Porque lo que en el fondo ambicionaba era cosa distinta de la salvación de los hombres. Apetecía su única satisfacción, la apoteosis de su «yo». Acudió a su mente aquel film de actualidades, en el que trataba de curar a un loco entre un combate de boxeo y experimentado una impresión desagradable y asqueante. ¿Por qué? Porque, en el fondo, sin atreverse a confesárselo, se daba cuenta de que aquella farsa, aquella exhibición de un demente en plena convulsión de epilepsia artificial, constituía una sacrílega profanación de la miseria humana puesta al servicio del orgullo. Propaganda, artículos mendigados a amigos suyos, artículos pagados a pobres directores de revistas… Y una cobarde y secreta sensación de alivio cuando Groix, testigo demasiado lúcido, le dejó… ¡Demasiado lúcido! ¡Cuán acertadamente juzgaba su obra y la calificaba aquella noche en Ámsterdam, cuando el «patrón» vacilaba, respeto a la operación de Mariette, entre Heubel y Géraudin! Groix había visto claro en el alma del maestro. Y había «reabierto» a la muerta. Había visto la verdad. Lo sabía todo. Desde aquel trágico momento en que, en su semiinconsciencia, a la cabecera del lecho mortuorio de Mariette, Doutreval oyera las palabras de Cassaing a Fleurioux: «La han vuelto a abrir y Groix me ha explicado que…»; desde aquel momento Doutreval se había sentido desazonado en presencia de su ayudante.

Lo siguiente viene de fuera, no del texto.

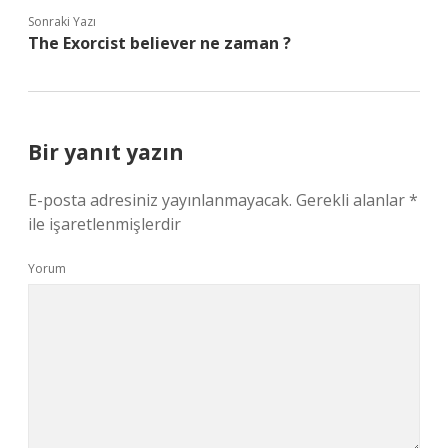
Sonraki Yazı
The Exorcist believer ne zaman ?
Bir yanıt yazın
E-posta adresiniz yayınlanmayacak.
Gerekli alanlar
*
ile işaretlenmişlerdir
Yorum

»¿Por qué escogí a Géraudin? —pensaba Doutreval. Sabía, en el fondo, que no era el de antes, que habían sobrevenido en su clínica algunos accidentes… Pero necesitaba a Géraudin—. Me engañé a mí mismo, quise tranquilizarme, cegarme. Y sacrifiqué a Mariette.

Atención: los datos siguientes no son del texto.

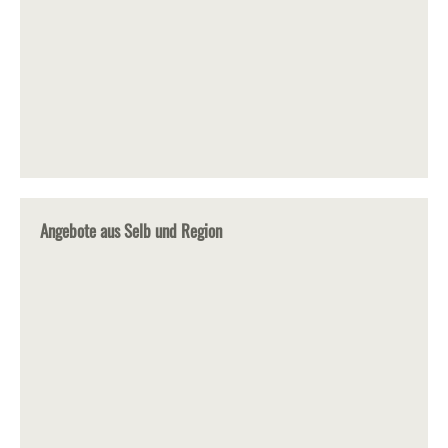
Angebote aus Selb und Region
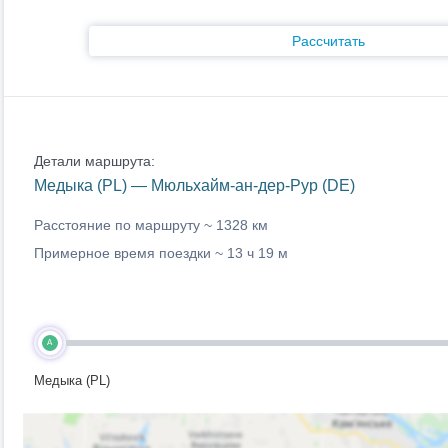
Рассчитать
Детали маршрута:
Медыка (PL) — Мюльхайм-ан-дер-Рур (DE)
Расстояние по маршруту ~
1328 км
Примерное время поездки ~
13 ч 19 м
A
Медыка (PL)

»Y la he sacrificado una vez más al cabo de un año de su muerte, al ir a ver a Géraudin en demanda de apoyo para el Centro. Yo lo sabía, me daba cuenta. Y él también. Sin embargo, de no haber hoy ocurrido el desastre de Fabienne, lo hubiese olvidado todo y no me hubiera acordado de nada. Ni siquiera hubiese pensado en ello.

»¡Memoria, inteligencia, razón, altas facultades del alma de las cuales nos gloriamos, sujetas, en cambio, a la rosa de los vientos del orgullo!

»¿Y Fabienne…? Mía es también la culpa de lo que le ha ocurrido. He querido asociarla a mi obra. La envié a París para “adiestrarla”. No vacilé en apartarla de mi lado, en sumirla en un ambiente emponzoñado. ¡Así tenía que ser, puesto que había de ser mi colaboradora! Sí, y además, cuando las dudas comenzaron a socavar los cimientos de mi obra, Fabienne siguió, a pesar suyo, en París. La he mantenido lejos de mí para que no se diera cuenta de mis vacilaciones. No quería sufrir ante ella la humillación de confesar mis fracasos, las dificultades con que tropezaba. Éste es el motivo por lo que, en el fondo, me negué a que volviera, precisamente cuando el demonio de la duda le roía el alma, cuando tenía necesidad de mí, de un hogar, cuando me rogaba que la dejara ir a Angers… Yo me negué. Peor aún. He dado pie a sus relaciones con Guerran. Ello me halagaba y podía serme útil… ¡Todo esto es lo que había dentro de mí!

«Y ahora Fabienne ha caído. Sin embargo, aún me atrevía a esperar… ¿qué? ¿Qué tentación anidaba en mí? Guardar silencio… Vender a mi hija a cambio de que mi obra subsistiera, salvar mi abominable orgullo,… a lo que seguiría llamando heroísmo y grandeza de alma…».

Solo, apoyado en un añoso árbol, bajo la luz del crepúsculo, Doutreval, por primera vez, hacía examen de su vida y se juzgaba a sí mismo.

»¡Un genio! ¡Un gran hombre! ¡Un sabio! ¡Una gloria! Sí, quizá es eso. ¡Vanidad, presunción, mentira, bajezas, robos, crímenes! Y ni siquiera sin que uno se dé cuenta. ¡El orgullo! ¡Ah, el orgullo!

Le dolía el estómago. Regurgitó hiel. Subiole a la boca un vómito de bilis, un líquido amargo que escupió furiosamente, con un rictus de repugnancia, como si hubiera escupido el asco que sentía de sí mismo.